◆ **PROBLEM REQUIREMENTS**
The result should be every line of the listing that holds the word "Gesù".

◆ **TASK MATERIAL**

^^^^

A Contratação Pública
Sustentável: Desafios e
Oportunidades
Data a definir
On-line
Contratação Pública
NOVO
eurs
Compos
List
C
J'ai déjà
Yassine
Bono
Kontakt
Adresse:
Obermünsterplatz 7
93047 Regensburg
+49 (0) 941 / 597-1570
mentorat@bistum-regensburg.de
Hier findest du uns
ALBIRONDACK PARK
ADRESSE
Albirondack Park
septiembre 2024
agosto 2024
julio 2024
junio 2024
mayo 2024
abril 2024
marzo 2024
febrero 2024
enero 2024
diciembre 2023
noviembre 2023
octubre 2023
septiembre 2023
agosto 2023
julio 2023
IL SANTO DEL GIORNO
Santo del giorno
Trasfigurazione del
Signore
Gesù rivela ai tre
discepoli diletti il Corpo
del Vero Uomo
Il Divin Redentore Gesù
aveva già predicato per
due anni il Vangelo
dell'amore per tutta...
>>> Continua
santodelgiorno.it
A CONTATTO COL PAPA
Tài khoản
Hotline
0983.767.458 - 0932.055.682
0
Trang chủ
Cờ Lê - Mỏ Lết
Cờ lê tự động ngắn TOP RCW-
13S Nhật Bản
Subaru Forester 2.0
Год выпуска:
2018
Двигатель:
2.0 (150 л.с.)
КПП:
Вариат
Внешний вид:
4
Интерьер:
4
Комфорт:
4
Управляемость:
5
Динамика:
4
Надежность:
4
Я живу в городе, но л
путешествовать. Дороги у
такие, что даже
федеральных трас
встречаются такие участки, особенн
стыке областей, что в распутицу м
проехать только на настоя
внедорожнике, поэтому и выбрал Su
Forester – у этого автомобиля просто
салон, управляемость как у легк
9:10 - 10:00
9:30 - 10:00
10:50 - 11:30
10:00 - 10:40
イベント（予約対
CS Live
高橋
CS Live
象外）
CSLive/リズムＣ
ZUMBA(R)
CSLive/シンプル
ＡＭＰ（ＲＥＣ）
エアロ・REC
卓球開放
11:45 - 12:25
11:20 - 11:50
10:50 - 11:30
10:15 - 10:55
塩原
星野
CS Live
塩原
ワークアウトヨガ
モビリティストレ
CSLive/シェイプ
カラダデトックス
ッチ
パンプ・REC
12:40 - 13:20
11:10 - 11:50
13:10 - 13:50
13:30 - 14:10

^^^^

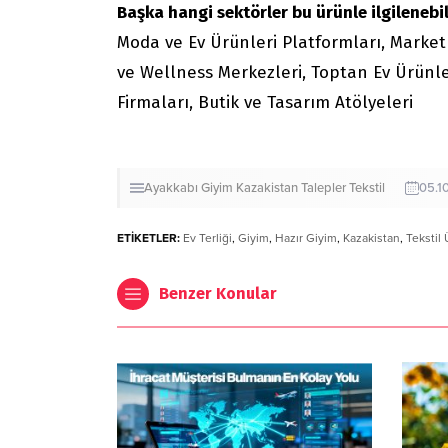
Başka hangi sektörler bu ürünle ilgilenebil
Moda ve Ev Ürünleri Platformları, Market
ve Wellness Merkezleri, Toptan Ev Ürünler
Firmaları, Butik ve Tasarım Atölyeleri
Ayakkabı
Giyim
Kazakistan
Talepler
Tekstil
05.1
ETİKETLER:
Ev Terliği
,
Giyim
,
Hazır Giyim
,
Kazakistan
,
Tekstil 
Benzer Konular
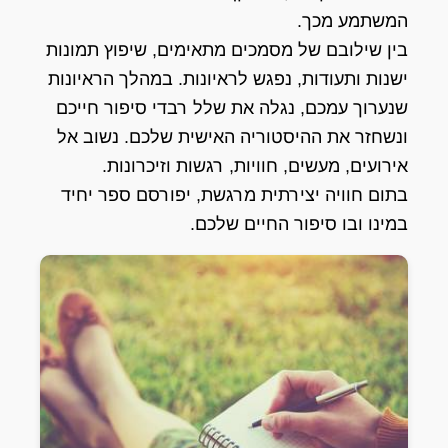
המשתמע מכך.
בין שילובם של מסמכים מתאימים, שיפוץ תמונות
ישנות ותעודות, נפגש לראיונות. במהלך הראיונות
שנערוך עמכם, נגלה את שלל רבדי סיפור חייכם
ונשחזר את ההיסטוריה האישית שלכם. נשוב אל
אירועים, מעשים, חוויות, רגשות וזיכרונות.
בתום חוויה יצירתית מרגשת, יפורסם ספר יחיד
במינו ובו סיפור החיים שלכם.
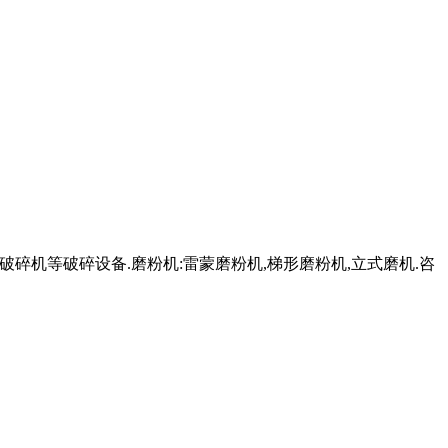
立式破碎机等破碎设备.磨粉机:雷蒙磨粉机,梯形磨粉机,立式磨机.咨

^^^^

◆ **EXERCISE RESULT**
Gesù rivela ai tre
Il Divin Redentore Gesù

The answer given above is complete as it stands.